The Court first addresses Ms. Alvarado's argument that the LMRDA does not afford the union a private right of action against her.
A. Union Private Right of Action
Ms. Alvarado argues that the fiduciary duties set forth in § 501(a) of the LMRDA are owed by union officers to union members, and that pursuant to § 501(b) of the statute, only union members, not the union, have a right of action to obtain relief for violation of those duties. Dkt. No. 15 at 3-5. Local 9423 responds that § 501(a) itself provides a right of action for unions. Dkt. No. 17 at 7-10.
Section 501 provides in relevant part:
(a) Duties of officers; . . .29 U.S.C. § 501(a), (b). The parties agree that the statute expressly gives union members a cause of action against a union officer for breach of the fiduciary duties in § 501(a). See Dkt. No. 15 at 4; Dkt. No. 17 at 7. That express cause of action is found in the text of § 501(b). That subsection provides that a union member may bring an action in federal court against an officer for the benefit of the union. However, nothing in § 501(a) or § 501(b) expressly gives the union itself such a cause of action.
The officers, agents, shop stewards, and other representatives of a labor organization occupy positions of trust in relation to such organization and its members as a group. It is, therefore, the duty of each such person, taking into account the special problems and functions of a labor organization, to hold its money and property solely for the benefit of the organization and its members and to manage, invest, and expend the same in accordance with its constitution and bylaws and any resolutions of the governing bodies adopted thereunder, to refrain from dealing with such organization as an adverse party or in behalf of an adverse party in any matter connected with his duties and from holding or acquiring any pecuniary or personal interest which conflicts with the interests of such organization, and to account to the organization for any profit received by him in whatever capacity in connection with transactions conducted by him or under his direction on behalf of the organization . . . .
(b) Violation of duties; action by member after refusal or failure by labor organization to commence proceedings; . . .

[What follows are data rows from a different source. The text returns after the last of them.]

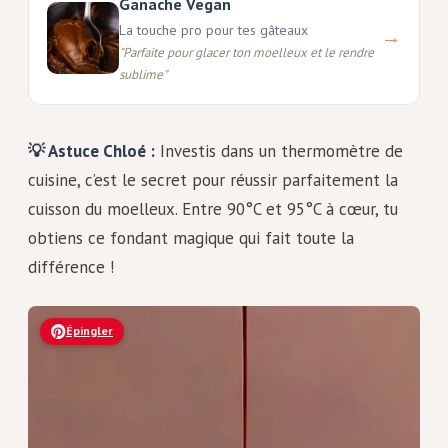
Ganache Vegan
La touche pro pour tes gâteaux
→
"
Parfaite pour glacer ton moelleux et le rendre
sublime
"
💡 Astuce Chloé :
Investis dans un thermomètre de
cuisine, c’est le secret pour réussir parfaitement la
cuisson du moelleux. Entre 90°C et 95°C à cœur, tu
obtiens ce fondant magique qui fait toute la
différence !
Épingler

When any officer, agent, shop steward, or representative of any labor organization is alleged to have violated the duties declared in subsection (a) and the labor organization or its governing board or officers refuse or fail to sue or recover damages or secure an accounting or other appropriate relief within a reasonable time after being requested to do so by any member of the labor organization, such member may sue such officer, agent, shop steward, or representative in any district court of the United States or in any State court of competent jurisdiction to recover damages or secure an accounting or other appropriate relief for the benefit of the labor organization . . . .
The Seventh, Eleventh and District of Columbia Circuits have concluded that the LMRDA contains an implied federal cause of action empowering a union to sue an officer for breach of his or her fiduciary duties. Int'l Union of Operating Engineers, Local 150, AFL-CIO v. Ward ("Ward"), 563 F.3d 276, 283-89 (7th Cir. 2009); Int'l Union of Electronic, Elec., Salaried, Machine & Furniture Workers, AFL-CIO v. Statham ("Statham"), 97 F.3d 1416,1419-21 (11th Cir. 1996); Int'l Union, Sec., Police and Fire Professionals of Am. v. Faye ("Faye"), 828 F.3d 969, 973-75 (D.C. Cir. 2016). Citing Bldg. Material & Dump Truck Drivers Local 420 v. Traweek ("Traweek"), 867 F.2d 500, 506-07 (9th Cir. 1989), Ms. Alvarado argues that the Ninth Circuit has already held that the statute does not give unions a cause of action, express or implied. Dkt. No. 15 at 3-4. Local 9423 disputes Ms. Alvarado's reading of Traweek, arguing that the Ninth Circuit held only that § 501(b) did not contemplate a suit brought by a union and did not address whether a cause of action should be implied under § 501(a). Dkt. No. 17 at 9.
The Court agrees with Ms. Alvarado that Traweek is dispositive of the question presented here. Traweek squarely addressed the issue of "whether a union standing alone can bring a § 501 suit as an initial matter." Traweek, 867 F.2d at 506. In concluding that the union could not bring such a claim, the Ninth Circuit explained as follows:
In Phillips [v. Osborne, 403 F.2d 826 (9th Cir. 1968)] we discussed the policies and rationales behind the enactment of § 501(b). There we noted that the concept of union democracy can be analogized to shareholder democracy, including the ability to bring derivative suits on behalf of the corporation. Thus, in § 501(b) actions, the individual member acts in a representative capacity for the benefit of the union and on behalf of the union. A plaintiff in a § 501(b) action cannot seek to recover damages personally, but must seek a remedy for the union as a whole.Traweek, 867 F.2d at 506-07 (internal citations omitted).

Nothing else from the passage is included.